Chatterjee pushes grid operators to design market products for storage

Source: By Gavin Bade, Utility Dive • Posted: Thursday, October 18, 2018

  • Federal Energy Regulatory Commissioner Neil Chatterjee on Tuesday called on regional grid operators to design new market rules that allow batteries to provide grid services as part of a wide-ranging address on the future of energy storage.
  • Grid operators have grappled for years with how to design rules “particularly suited to storage,” Chatterjee told an industry conference in Washington, but there has been “little momentum” in recent years on market products like frequency response that could allow batteries to grow.
  • Improving price points for batteries will allow storage, particularly paired with renewable energy, to grow quickly, Chatterjee said, but a number of regulatory uncertainties remain, like FERC’s implementation of its landmark storage order and legal concerns over the commission’s jurisdiction over distribution-connected storage.

Chatterjee’s address at the Storage East conference shows how energy policymakers from both parties in Washington are embracing storage.

The Republican FERC regulator, appointed by President Donald Trump last year, noted that many of the nation’s grid operators have planned new products for years that could allow batteries to provide essential grid functions. But outside of PJM’s Reg D product, a frequency regulation product that has come to be dominated by batteries, Chatterjee said action has been slow.

“For instance, several years ago [the Electric Reliability Council of Texas] chose not to move forward with a new suite of ancillary services products,” he said. “Similarly, [the Midcontinent ISO] is considering the creation of a fast frequency product but has not moved forward with implementation, and [the California ISO] continues to study the need for a market based primary frequency response product.”

Increasing amounts of renewable energy on the grid will help drive “additional momentum” for these efforts, Chatterjee said, “but, in any event, whether and how these products come to fruition will have a significant effect on opportunities for storage.”

How wholesale market operators deal with recent FERC actions could provide other opportunities for storage, the commissioner said. Grid operators are currently preparing their implementation plans for FERC Order 841, approved in February, that mandated a level playing field for storage in wholesale markets.

“Because Order 841 provided high level requirements, the way each [grid operator] interprets those requirements could play a significant role in shaping the opportunities for storage in various regions,” Chatterjee said.

Like the implementation plans, the timeline for FERC Order 841 remains unclear. Filings from grid operators are due Dec. 3, Chatterjee noted, and FERC is “likely to take several months” to evaluate them.

“If the commission finds that an RTO’s filing is not up to snuff, sending it back for further revisions could result in several more months of delay before the changes are implemented,” he said.

There could also be delays and uncertainty concerning Order 841 itself.
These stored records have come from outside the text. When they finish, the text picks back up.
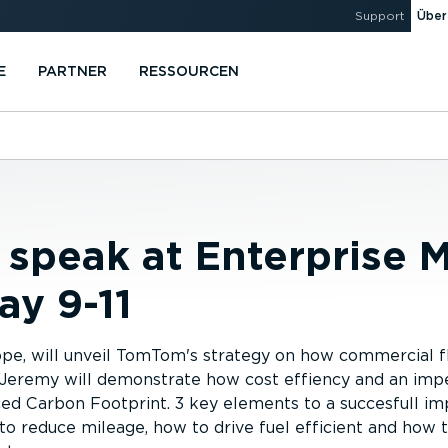
Support
Über
E
PARTNER
RESSOURCEN
speak at Enterprise Mo
ay 9-11
pe, will unveil TomTom's strategy on how commercial fl
Jeremy will demonstrate how cost effiency and an impe
ced Carbon Footprint. 3 key elements to a succesfull i
 to reduce mileage, how to drive fuel efficient and ho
A number of states and grid operators, including MISO, have filed for rehearing on the order, questioning FERC’s jurisdiction over distribution-connected energy storage. Similar issues are at play in debates over FERC’s treatment of aggregated distributed energy resources, the subject of a commission technical conference this spring.

Chatterjee did not indicate when FERC may rule on the Order 841 rehearing request, but once it does, “parties can seek review in the court of appeals,” he said.

Despite those multiple uncertainties, Chatterjee was optimistic about the future of storage, particularly sited with renewable energy.

“Co-located storage with renewables certainly has benefits, but is co-locating renewables with storage going to become standard practice? The answer to that question could have major implications for storage,” he said. “We have evidence that the cost-benefit ratio of co-located storage is tipping in favor of adding storage.”

The FERC regulator highlighted a 2017 resource solicitation from Xcel Colorado that delivered eye-popping prices for both stand-alone renewables and resources sited with batteries.

“Wind and solar co-located with battery storage had median offers of $21/MWh and $31/MWh, respectively,” Chatterjee noted. “That’s only a $3/MWh and $7/MWh premium over conventional wind and solar.”

New reliability requirements for generators in wholesale power markets could make it more attractive for renewable energy developers to add batteries, along with FERC Order 845, approved in April, which mandates all generators be capable of providing essential grid services.

“When you consider market incentives like pay for performance, capacity constructs in PJM and ISO-NE, co-location could be extremely beneficial in allowing renewables to avoid performance penalties and take advantage of high prices,” Chatterjee said.

Pending issues before FERC could also affect the viability of co-located storage in states outside of wholesale power markets.

This summer, Montana utility Northwestern Energy asked FERC to repeal special “qualifying facility” status under the Public Utility Regulatory Policies Act (PURPA) for four wind-plus-battery systems a developer is trying to install in its service area.

The case could shape how FERC treats paired storage facilities under PURPA, which compels utilities to purchase power from small renewable energy producers. If it denies Northwestern’s petition, such resources could gain a stronger foothold in states that still retain the vertically integrated utility model.

The Northwestern case comes as FERC undertakes a broad review of how it implements PURPA, and the Edison Electric Institute, a utility trade group, has asked the regulators to put the Montana case on hold until that review is complete.

Chatterjee did not address the Montana case or PURPA review in his speech, and his staff said he could not comment on the pending proceedings. Late last month, however, he told Utility Dive the review is still in its early stages.

“The way the commission processes work is staff puts together an options memo that lays out what the available options are and we’re just waiting on that memo,” Chatterjee said. “On what form it will take or what timeline it will take, we don’t have any clarity on that yet.”